Take some of the more bizarre Sochi Olympic news coverage for example. Jimmy Kimmel, who already pulled one over on broadcasters and audiences alike with his fall 2013 twerking hoax, was at it again for a Winter Olympics edition.

Similar to the Conan O’Brien video we watched in class about Christmas shopping “trends” (shout out to our very own KRCG-13 for showing up on the list…), Jimmy collected a swarm of local news casts dropping the same puns and reporting on what they believed was Olympic athlete Kate Hansen’s video of a wolf roaming the accommodations of Olympic village. The way that the news was disseminated across the country despite not really being all that newsworthy is a sobering realization of how the news industry operates. What’s even worse is that this situation was a completely fabricated event. Joke’s on all of us.

So what hope is there left to the notion of Bill Kovach and Tom Rosensteil’s marketplace of ideas? Students are taught that journalism is first and foremost in place to serve the public good, and part of that is enacting the media as a platform for the public to hold those in power accountable for their actions. This might not translate as well to broadcast per the examples above, but newspapers are still often associated with publishing opinion pages. A study from Drexel University’s Department of Culture and Communication, led by Tyson Mitman, Alexander Nikolaev, Douglas Porpora, looks into this further. Their article “The Critical Moral Voice on American Newspaper Opinion Pages” details a study that looked at 25 different U.S. newspapers and news magazines in the weeks leading up to the 2003 U.S. attack on Iraq. The focus was to answer three questions about the publications’ opinion pages: who were the authors of the columns, which types of authors wrote in to which types of publications, and did the author type play a role in whether they contributed moral content to public debate?
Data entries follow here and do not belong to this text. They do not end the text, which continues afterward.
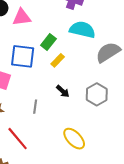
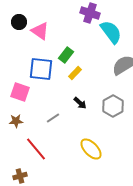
pink triangle: (22, 17) -> (40, 31), turned 42
cyan semicircle: (82, 30) -> (111, 32), moved, turned 40
gray line: (35, 107) -> (53, 118), turned 48

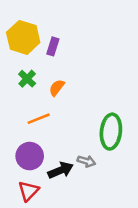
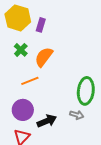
orange semicircle: (57, 88) -> (44, 57), size x1.5
gray arrow: (86, 161) -> (77, 115), moved

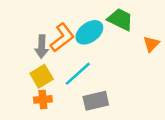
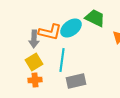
orange L-shape: (62, 38) -> (50, 32), turned 50
cyan line: (78, 74) -> (62, 60), turned -40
Their findings revealed that of their selection, 76 percent of opinion pieces in the press came from the new organizations themselves either through editors letters or regular columnists. Women were particularly underrepresented with only 16 percent of those who wrote in about the war. But of that 16 percent, 85 percent of the women writing in were also regular columnists contributing to the debate for their jobs. Those who were part of the public and wrote in were primarily politicians and academics. The research showed that politicians generally contributed to right-wing papers, whereas academics contributed to the left-wing and took on more of a moral argument that the U.S. attack was preemptive and unjust. Among these types of contributors to the opinion pages about the matter, little room is left for the “everyman” who is neither a reporter, politician or academic. This example supports Habermas’s idea of the false representations the public sphere embodies about serving the interests of the public without interference from the dominant ideology.